Zane stares at something high up, and it takes me a moment to realize he’s looking at a pole embedded into the sidewalk with a giant speaker perched atop it. “They used to have people from the FRX here at all times,” he tells me. “They would live here until a shipment was done, then new masters would come to give orders until the next shipment was complete. Now they don’t even bother with that. They know all they have to do is say what they want, and my people will do it. ”
The way he says that—my people—reminds me of how Elder felt about the shipborns. I swallow down the lump rising in my throat.
“For at least a decade, they’ve just used the satellites to issue orders. Now they can’t even do that, but my people keep working anyway. ”

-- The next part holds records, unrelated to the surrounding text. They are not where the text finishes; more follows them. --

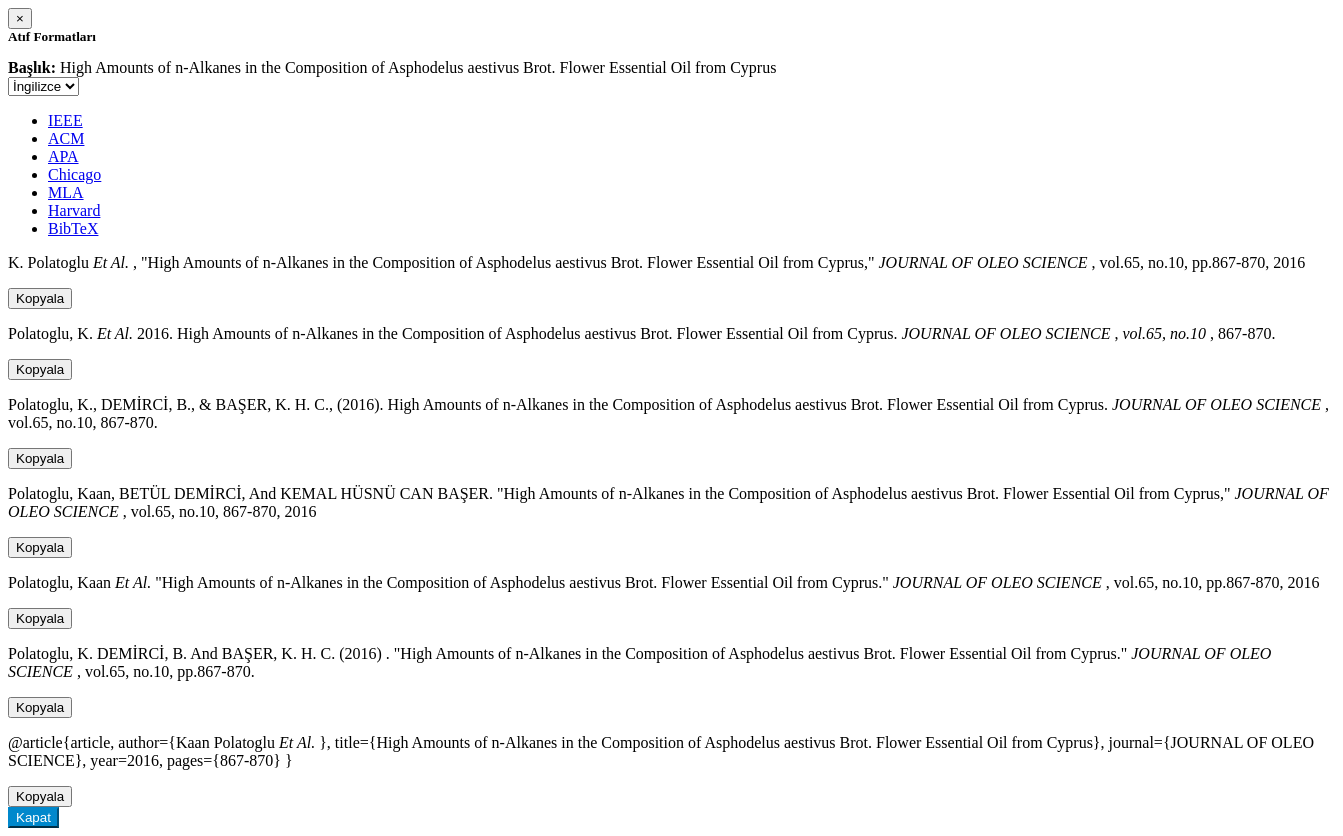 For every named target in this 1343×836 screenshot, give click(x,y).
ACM (66, 138)
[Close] (20, 18)
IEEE (65, 120)
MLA (66, 192)
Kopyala (40, 298)
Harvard (74, 210)
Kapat (33, 817)
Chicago (74, 174)
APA (63, 156)
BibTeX (73, 228)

And I know they will all continue working, because even without the FRX telling them to do so, the Phydus in their systems won’t let them stop. “The Inhibitor formula Bartie’s bringing will work,” I assure Zane.
Zane shrugs. He’s not willing to get his hopes up. “I am glad, at least, that the humans from the FRX aren’t here anymore. ” He looks down at me, forcing me to meet his gaze. “It was bad when they were here. I wonder, sometimes . . . ”
“What?” I ask. It takes me a moment to recognize the feeling that’s welling up inside me. Sympathy.
“I wonder if the only reason the rogue hybrids like me mutated is because the humans from the FRX . . . ” He turns away, unable to finish speaking.
I don’t need him to explain his thoughts, though. If there were FRX leaders here, seeing to the day-to-day operations of the colony they’d turned into mindless slaves . . . I rub my wrists. The women who lived here, born with Phydus already in their systems, were nothing more than dolls to the slave masters on Centauri-Earth. The kind of men who had no problem turning people into mindless automatons would have no problem doing exactly what they wanted with the women, the women who could not even think to protest.
I swallow dryly. I can do nothing about the past. But I won’t let this sort of thing ever happen again on my planet, my home.
73: AMY
The peace negotiations go surprisingly well. Zane has a team of his own scientists read over the Inhibitor formula that Bartie gives him, and they seem confident that the meds will work.
Even so, negotiations take hours. Mostly because I insist that everything be written down, witnessed, and signed by all present. I leave nothing to chance or spoken promises.